(Extracted page text data)

──────

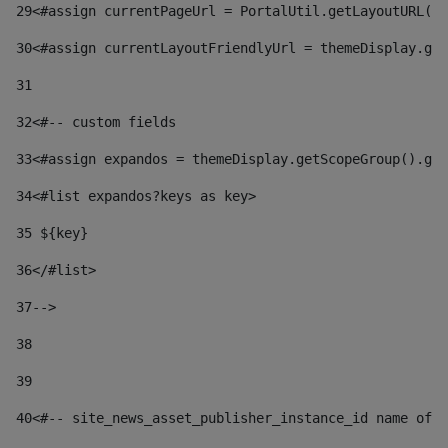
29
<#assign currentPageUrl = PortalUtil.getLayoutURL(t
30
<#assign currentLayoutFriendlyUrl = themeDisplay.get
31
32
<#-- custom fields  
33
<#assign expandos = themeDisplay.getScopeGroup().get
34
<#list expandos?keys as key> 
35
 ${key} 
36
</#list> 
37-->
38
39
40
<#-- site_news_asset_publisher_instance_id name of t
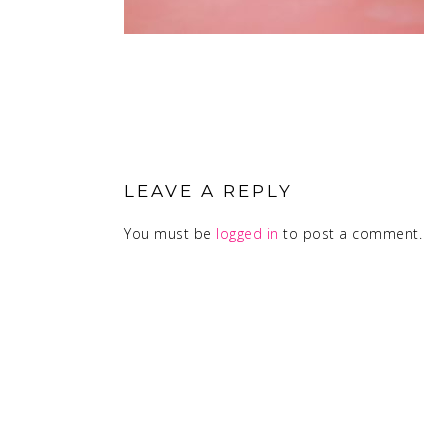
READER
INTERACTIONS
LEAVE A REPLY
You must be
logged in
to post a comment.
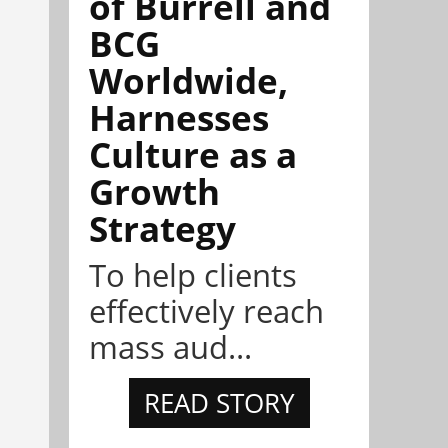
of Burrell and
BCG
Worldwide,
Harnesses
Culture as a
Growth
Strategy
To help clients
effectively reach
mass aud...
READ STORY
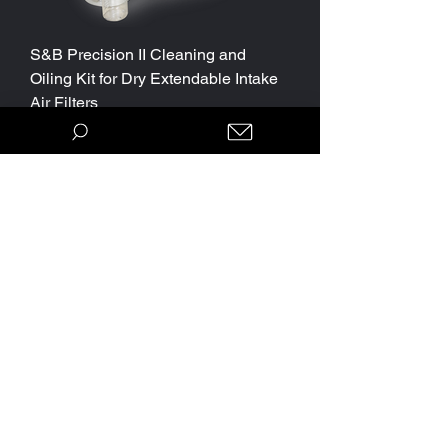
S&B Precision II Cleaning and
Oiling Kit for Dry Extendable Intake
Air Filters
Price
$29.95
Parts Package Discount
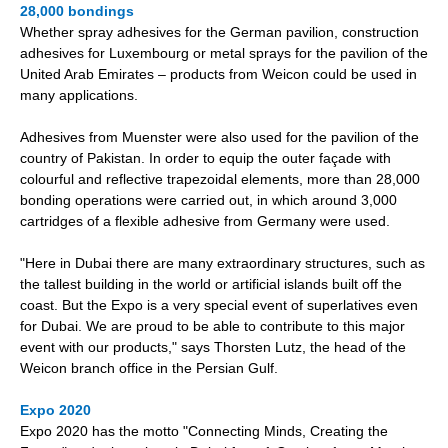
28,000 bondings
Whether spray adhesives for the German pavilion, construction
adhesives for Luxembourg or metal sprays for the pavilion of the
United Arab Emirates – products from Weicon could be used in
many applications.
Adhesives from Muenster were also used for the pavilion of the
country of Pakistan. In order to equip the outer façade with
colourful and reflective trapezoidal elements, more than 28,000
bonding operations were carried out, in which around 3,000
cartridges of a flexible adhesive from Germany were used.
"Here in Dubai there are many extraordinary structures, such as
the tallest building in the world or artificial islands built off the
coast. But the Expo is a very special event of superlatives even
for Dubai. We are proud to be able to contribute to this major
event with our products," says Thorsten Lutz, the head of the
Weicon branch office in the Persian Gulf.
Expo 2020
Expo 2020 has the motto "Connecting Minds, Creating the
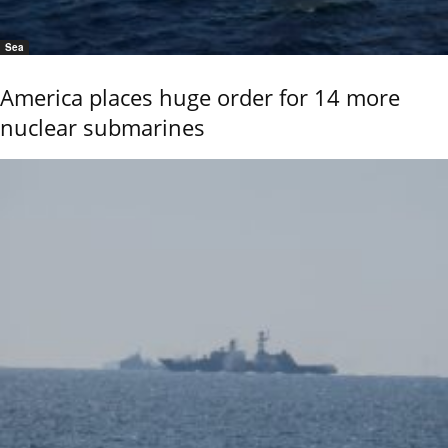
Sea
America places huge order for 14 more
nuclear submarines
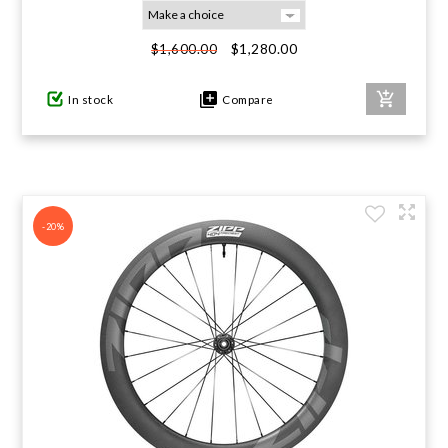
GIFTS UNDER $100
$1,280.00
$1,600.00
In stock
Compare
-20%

──────

Although the records contain pictures, your copy should hold only the text, reproduced exactly.

29
<#assign currentPageUrl = PortalUtil.getLayoutURL(t
30
<#assign currentLayoutFriendlyUrl = themeDisplay.get
31
32
<#-- custom fields  
33
<#assign expandos = themeDisplay.getScopeGroup().get
34
<#list expandos?keys as key> 
35
 ${key} 
36
</#list> 
37-->
38
39
40
<#-- site_news_asset_publisher_instance_id name of t
READER
INTERACTIONS
LEAVE A REPLY
You must be
logged in
to post a comment.
of Burrell and
BCG
Worldwide,
Harnesses
Culture as a
Growth
Strategy
To help clients
effectively reach
mass aud...
READ STORY
S&B Precision II Cleaning and
Oiling Kit for Dry Extendable Intake
Air Filters
Price
$29.95
Parts Package Discount
28,000 bondings
Whether spray adhesives for the German pavilion, construction
adhesives for Luxembourg or metal sprays for the pavilion of the
United Arab Emirates – products from Weicon could be used in
many applications.
Adhesives from Muenster were also used for the pavilion of the
country of Pakistan. In order to equip the outer façade with
colourful and reflective trapezoidal elements, more than 28,000
bonding operations were carried out, in which around 3,000
cartridges of a flexible adhesive from Germany were used.
"Here in Dubai there are many extraordinary structures, such as
the tallest building in the world or artificial islands built off the
coast. But the Expo is a very special event of superlatives even
for Dubai. We are proud to be able to contribute to this major
event with our products," says Thorsten Lutz, the head of the
Weicon branch office in the Persian Gulf.
Expo 2020
Expo 2020 has the motto "Connecting Minds, Creating the
Sea
America places huge order for 14 more
nuclear submarines
GIFTS UNDER $100
$1,280.00
$1,600.00
In stock
Compare
-20%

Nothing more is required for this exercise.